Considering the technological limitations of traditional systems, here are the steps required for this type of VAV installation:

  • Step 1: Pull BACnet wire

    • Total time: 24 minutes

  • Step 2: Mount the VAV controller and pull thermostat wire

    • Total time: 13 minutes

  • Step 3: Terminate wires to the VAV

    • Total time: 8 minutes

  • Step 4: Connect air flow sensor

    • Pneumatic tubes were incorrectly sized, and this needed to be rectified

    • Total time: 20 minutes

  • Step 5: Install thermostat

    • Total time: 22 minutes

  • Step 6: Program the VAV

    • Start PC and local software program

    • Plug in communication device

    • Establish connection to controller

    • Create control program

    • Confirm i/o connections

    • Confirm sensor scaling

    • Push program to controller

    • Disconnect communication device

    • Total time: 18 minutes

  • Step 7: Commissioning

    • Start engineering software

    • Discover devices on communication bus

    • Add device to network

      • *License expansion issue encountered; real-world wait time from two hours to two days

    • Discover points within the device

    • Add points to the database

    • Build VAV graphic

    • Total time: 1 hour, 48 minutes

The traditional BAS’ structural weaknesses are especially apparent in the first and final two steps. Not only are the steps labor intensive, some of them rely on external parties to function properly. Encountering an issue like a license expansion is common in the field. In the real world, the installer would need to contact their distributor, who would then contact the manufacturer via an online form or by phone. Meanwhile, the installer cannot proceed until the expansion is granted. Wait times vary depending on how many requests are in the distributor’s queue, and then how many requests are in the manufacturer’s queue. Results can take up to two days.

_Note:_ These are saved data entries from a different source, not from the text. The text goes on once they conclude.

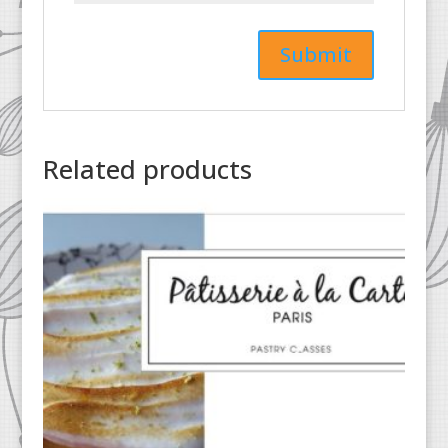
Related products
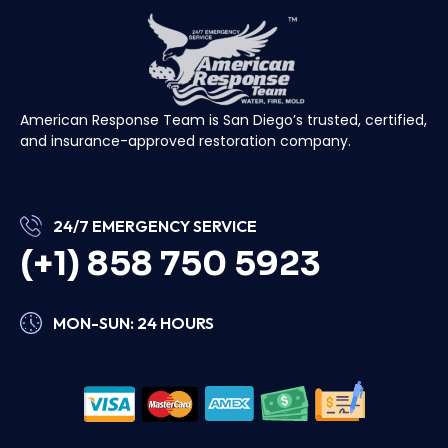
American Response Team is San Diego’s trusted, certified,
and insurance-approved restoration company.
24/7 EMERGENCY SERVICE
(+1) 858 750 5923
MON-SUN: 24 HOURS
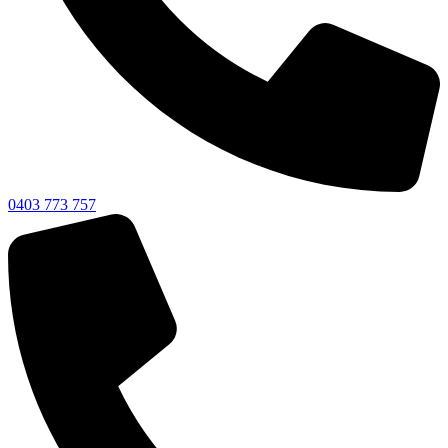
0403 773 757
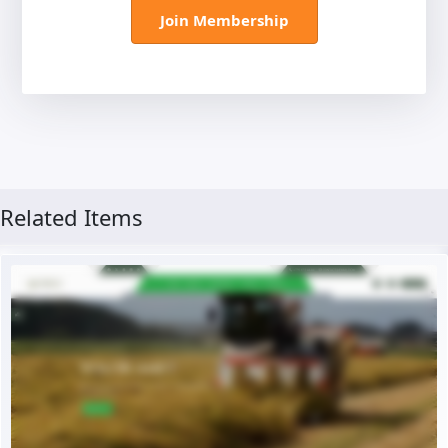
Join Membership
Related Items
Live Preview
Buy Now €29.90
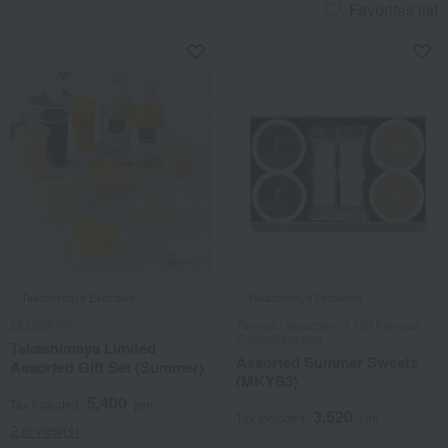
Favorites list
Takashimaya Exclusive
Takashimaya Exclusive
SEMBIKIYA
Taneya / Selection of 100 Famous
Confectioneries
Takashimaya Limited
Assorted Summer Sweets
Assorted Gift Set (Summer)
(MKYS3)
5,400
Tax included
yen
3,520
Tax included
yen
2 review(s)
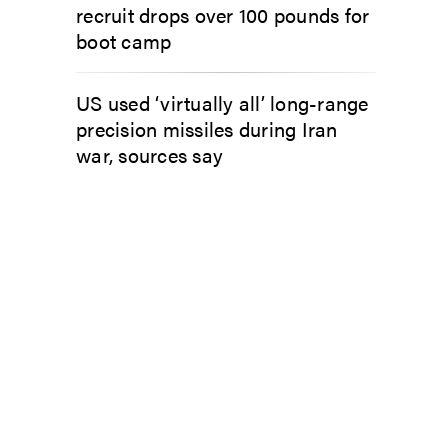
recruit drops over 100 pounds for
boot camp
US used ‘virtually all’ long-range
precision missiles during Iran
war, sources say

Where traditional automation is manual and complex, an IoT-based system is automatic and intuitive.

The 75F Way: 45 Minutes

The IoT-based approach to building controls turns the norm on its head by integrating cloud connectivity from the ground up. With devices that communicate over a proprietary 900 MHz wireless mesh network, auto commissioning and pre-programmed sequences of operation designed to follow industry standards like ASHRAE Guideline 36, the IoT method drastically cuts down install, programming, and networking time and complexity while maintaining sophisticated system capabilities and integrity. 

Here are the steps required for a 75F VAV installation:

  • Step 1: Mount the actuator

    • Total time: 5 minutes

  • Step 2: Wire actuator to 75F® Smart Node

    • Total time: 4 minutes

  • Step 3: Install discharge air temperature sensor

    • Total time: 7 minutes

  • Step 4: Pull wire to the space temperature and humidity sensor

    • Total time: 11 minutes

  • Step 5: Pull room sensor wire down through wall and install sensor

    • Total time: 13 minutes

  • Step 6: Pair the Smart Node with the 75F® Central Control Unit (CCU) and return tablet to CM

    • Select device type on CCU

    • Select applicable sensors on CCU

    • Select ranges on CCU

    • Total time: 5 minutes

The most noticeable differences in 75F’s VAV installation are the lack of BACnet or communications wiring and drastically reduced commissioning and networking time.

The commissioning step may appear simple, but there’s a lot happening in the background — once the installer makes all necessary selections at the CCU, the controller is automatically added to the comm network, building network, and the cloud, and is already remotely accessible through 75F’s user portal, Facilisight. Even more, our system has created alerts, started trending data, and auto-commissioned the devices to run as well as possible.

All of this happens in just five minutes. Manufacturers across the industry may strive to reach this reality one day, but 75F has achieved it. The future of control is here today — and fast, lightweight commissioning is only a single facet of the deep-reaching ripple effect IoT creates when applied natively in building management.